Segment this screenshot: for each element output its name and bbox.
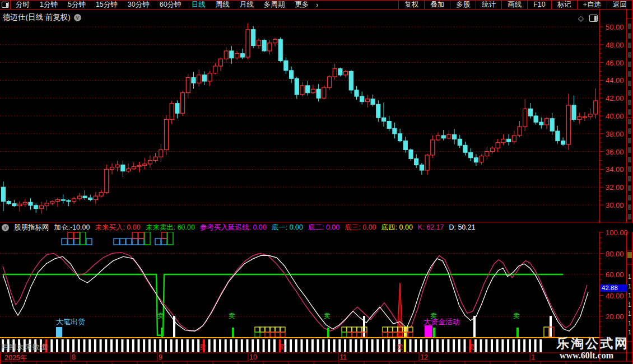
collapse-icon[interactable]: v bbox=[74, 14, 81, 21]
strip-digit: 1 bbox=[628, 273, 631, 280]
price-axis-label: 36.00 bbox=[606, 148, 624, 156]
indicator-axis-label: 40.00 bbox=[606, 292, 624, 300]
pattern-blocks bbox=[62, 232, 173, 245]
indicator-header-value: 底二: 0.00 bbox=[308, 223, 339, 232]
indicator-current-value: 42.88 bbox=[600, 284, 627, 292]
price-axis-label: 46.00 bbox=[606, 59, 624, 67]
indicator-header-value: 股朋指标网 bbox=[14, 223, 49, 232]
strip-digit: 1 bbox=[628, 283, 631, 290]
indicator-header-value: 底一: 0.00 bbox=[272, 223, 303, 232]
sell-marker-label: 卖 bbox=[157, 311, 164, 321]
sell-marker-label: 卖 bbox=[324, 311, 331, 321]
bar-comb bbox=[2, 339, 542, 352]
main-gridlines bbox=[0, 27, 598, 205]
price-axis-label: 48.00 bbox=[606, 41, 624, 49]
stock-title: 德迈仕(日线 前复权) bbox=[3, 12, 71, 22]
strip-digit: 1 bbox=[628, 310, 631, 317]
candlestick-series bbox=[2, 24, 598, 214]
indicator-collapse-icon[interactable]: v bbox=[2, 224, 9, 231]
price-axis-label: 34.00 bbox=[606, 165, 624, 174]
chart-frame bbox=[0, 0, 633, 364]
chart-canvas[interactable] bbox=[0, 0, 633, 364]
window-icons: ◇ bbox=[578, 14, 598, 22]
strip-digit: 1 bbox=[628, 292, 631, 298]
date-label: 8 bbox=[72, 353, 76, 361]
sell-marker-label: 卖 bbox=[229, 311, 235, 321]
price-axis-label: 44.00 bbox=[606, 76, 624, 85]
app-window: 分时1分钟5分钟15分钟30分钟60分钟日线周线月线多周期更多› 复权叠加多股统… bbox=[0, 0, 633, 364]
indicator-axis-label: 20.00 bbox=[606, 312, 624, 321]
sell-marker-label-red: 卖 bbox=[397, 343, 403, 352]
indicator-header: v 股朋指标网加仓:-10.00未来买入: 0.00未来卖出: 60.00参考买… bbox=[0, 223, 633, 232]
indicator-header-value: 底三: 0.00 bbox=[345, 223, 376, 232]
strip-digit: 1 bbox=[628, 301, 631, 308]
signal-bars bbox=[0, 316, 599, 338]
indicator-header-value: 参考买入延迟线: 0.00 bbox=[200, 223, 267, 232]
indicator-header-value: 底四: 0.00 bbox=[381, 223, 413, 232]
indicator-axis-label: 100.00 bbox=[606, 228, 628, 237]
indicator-pane bbox=[0, 253, 598, 337]
date-label: 9 bbox=[159, 353, 162, 361]
indicator-header-value: K: 62.17 bbox=[418, 223, 444, 231]
future-data-note: 用到未来数据 bbox=[1, 342, 48, 352]
indicator-axis-label: 60.00 bbox=[606, 270, 624, 279]
watermark-site-name: 乐淘公式网 bbox=[556, 335, 629, 352]
indicator-header-value: 未来卖出: 60.00 bbox=[146, 223, 195, 232]
date-label: 11 bbox=[339, 353, 347, 361]
watermark-url: www.60lt.com bbox=[560, 351, 613, 361]
date-label: 2025年 bbox=[4, 353, 27, 363]
sell-marker-label: 卖 bbox=[513, 311, 520, 321]
indicator-header-value: D: 50.21 bbox=[449, 223, 475, 231]
sell-marker-label-red: 卖 bbox=[199, 343, 206, 352]
k-line bbox=[3, 255, 588, 331]
sell-marker-label-red: 卖 bbox=[468, 343, 475, 352]
date-axis bbox=[0, 353, 633, 364]
strip-digit: 1 bbox=[628, 320, 631, 326]
price-axis-label: 42.00 bbox=[606, 94, 624, 102]
big-money-label: 大资金活动 bbox=[423, 317, 460, 327]
date-label: 12 bbox=[420, 353, 428, 361]
title-row: 德迈仕(日线 前复权) v bbox=[3, 12, 81, 22]
indicator-header-value: 未来买入: 0.00 bbox=[95, 223, 140, 232]
price-axis-label: 38.00 bbox=[606, 130, 624, 138]
price-axis-label: 50.00 bbox=[606, 23, 624, 31]
dual-pane-icon[interactable] bbox=[589, 15, 598, 22]
price-axis-label: 30.00 bbox=[606, 201, 624, 209]
indicator-axis-label: 80.00 bbox=[606, 250, 624, 258]
diamond-icon[interactable]: ◇ bbox=[578, 14, 584, 22]
date-label: 10 bbox=[249, 353, 257, 361]
price-axis-label: 40.00 bbox=[606, 112, 624, 120]
price-axis-label: 32.00 bbox=[606, 183, 624, 192]
d-line bbox=[3, 253, 587, 332]
date-label: 1 bbox=[531, 353, 535, 361]
big-sell-label: 大笔出货 bbox=[56, 317, 85, 327]
indicator-header-value: 加仓:-10.00 bbox=[54, 223, 90, 232]
sell-marker-label-red: 卖 bbox=[279, 343, 286, 352]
§ §
Please print each of the records word for word, keeping the pictures out.

> RESPONSE FOR THIS EXERCISE:
Segment this screenshot: for each element output its name and bbox.
collapse-icon[interactable]: v bbox=[74, 14, 81, 21]
strip-digit: 1 bbox=[628, 273, 631, 280]
price-axis-label: 36.00 bbox=[606, 148, 624, 156]
indicator-axis-label: 40.00 bbox=[606, 292, 624, 300]
pattern-blocks bbox=[62, 232, 173, 245]
indicator-header-value: 底二: 0.00 bbox=[308, 223, 339, 232]
indicator-current-value: 42.88 bbox=[600, 284, 627, 292]
price-axis-label: 46.00 bbox=[606, 59, 624, 67]
indicator-header-value: 股朋指标网 bbox=[14, 223, 49, 232]
strip-digit: 1 bbox=[628, 283, 631, 290]
indicator-header-value: 底一: 0.00 bbox=[272, 223, 303, 232]
sell-marker-label: 卖 bbox=[157, 311, 164, 321]
sell-marker-label: 卖 bbox=[324, 311, 331, 321]
bar-comb bbox=[2, 339, 542, 352]
main-gridlines bbox=[0, 27, 598, 205]
price-axis-label: 48.00 bbox=[606, 41, 624, 49]
stock-title: 德迈仕(日线 前复权) bbox=[3, 12, 71, 22]
strip-digit: 1 bbox=[628, 310, 631, 317]
candlestick-series bbox=[2, 24, 598, 214]
indicator-collapse-icon[interactable]: v bbox=[2, 224, 9, 231]
price-axis-label: 34.00 bbox=[606, 165, 624, 174]
chart-frame bbox=[0, 0, 633, 364]
chart-canvas[interactable] bbox=[0, 0, 633, 364]
window-icons: ◇ bbox=[578, 14, 598, 22]
strip-digit: 1 bbox=[628, 292, 631, 298]
date-label: 8 bbox=[72, 353, 76, 361]
sell-marker-label: 卖 bbox=[229, 311, 235, 321]
price-axis-label: 44.00 bbox=[606, 76, 624, 85]
app-window: 分时1分钟5分钟15分钟30分钟60分钟日线周线月线多周期更多› 复权叠加多股统… bbox=[0, 0, 633, 364]
indicator-axis-label: 20.00 bbox=[606, 312, 624, 321]
sell-marker-label-red: 卖 bbox=[397, 343, 403, 352]
indicator-header: v 股朋指标网加仓:-10.00未来买入: 0.00未来卖出: 60.00参考买… bbox=[0, 223, 633, 232]
indicator-header-value: 底三: 0.00 bbox=[345, 223, 376, 232]
strip-digit: 1 bbox=[628, 301, 631, 308]
signal-bars bbox=[0, 316, 599, 338]
indicator-header-value: 参考买入延迟线: 0.00 bbox=[200, 223, 267, 232]
indicator-header-value: 底四: 0.00 bbox=[381, 223, 413, 232]
indicator-axis-label: 100.00 bbox=[606, 228, 628, 237]
indicator-pane bbox=[0, 253, 598, 337]
date-label: 9 bbox=[159, 353, 162, 361]
indicator-header-value: K: 62.17 bbox=[418, 223, 444, 231]
future-data-note: 用到未来数据 bbox=[1, 342, 48, 352]
indicator-axis-label: 60.00 bbox=[606, 270, 624, 279]
watermark-site-name: 乐淘公式网 bbox=[556, 335, 629, 352]
indicator-header-value: 未来卖出: 60.00 bbox=[146, 223, 195, 232]
date-label: 11 bbox=[339, 353, 347, 361]
watermark-url: www.60lt.com bbox=[560, 351, 613, 361]
date-label: 2025年 bbox=[4, 353, 27, 363]
sell-marker-label: 卖 bbox=[513, 311, 520, 321]
indicator-header-value: D: 50.21 bbox=[449, 223, 475, 231]
sell-marker-label-red: 卖 bbox=[199, 343, 206, 352]
k-line bbox=[3, 255, 588, 331]
sell-marker-label-red: 卖 bbox=[468, 343, 475, 352]
date-axis bbox=[0, 353, 633, 364]
strip-digit: 1 bbox=[628, 320, 631, 326]
price-axis-label: 42.00 bbox=[606, 94, 624, 102]
big-money-label: 大资金活动 bbox=[423, 317, 460, 327]
date-label: 12 bbox=[420, 353, 428, 361]
title-row: 德迈仕(日线 前复权) v bbox=[3, 12, 81, 22]
indicator-header-value: 未来买入: 0.00 bbox=[95, 223, 140, 232]
price-axis-label: 38.00 bbox=[606, 130, 624, 138]
price-axis-label: 50.00 bbox=[606, 23, 624, 31]
dual-pane-icon[interactable] bbox=[589, 15, 598, 22]
price-axis-label: 30.00 bbox=[606, 201, 624, 209]
indicator-axis-label: 80.00 bbox=[606, 250, 624, 258]
diamond-icon[interactable]: ◇ bbox=[578, 14, 584, 22]
date-label: 10 bbox=[249, 353, 257, 361]
price-axis-label: 40.00 bbox=[606, 112, 624, 120]
price-axis-label: 32.00 bbox=[606, 183, 624, 192]
d-line bbox=[3, 253, 587, 332]
date-label: 1 bbox=[531, 353, 535, 361]
big-sell-label: 大笔出货 bbox=[56, 317, 85, 327]
indicator-header-value: 加仓:-10.00 bbox=[54, 223, 90, 232]
sell-marker-label-red: 卖 bbox=[279, 343, 286, 352]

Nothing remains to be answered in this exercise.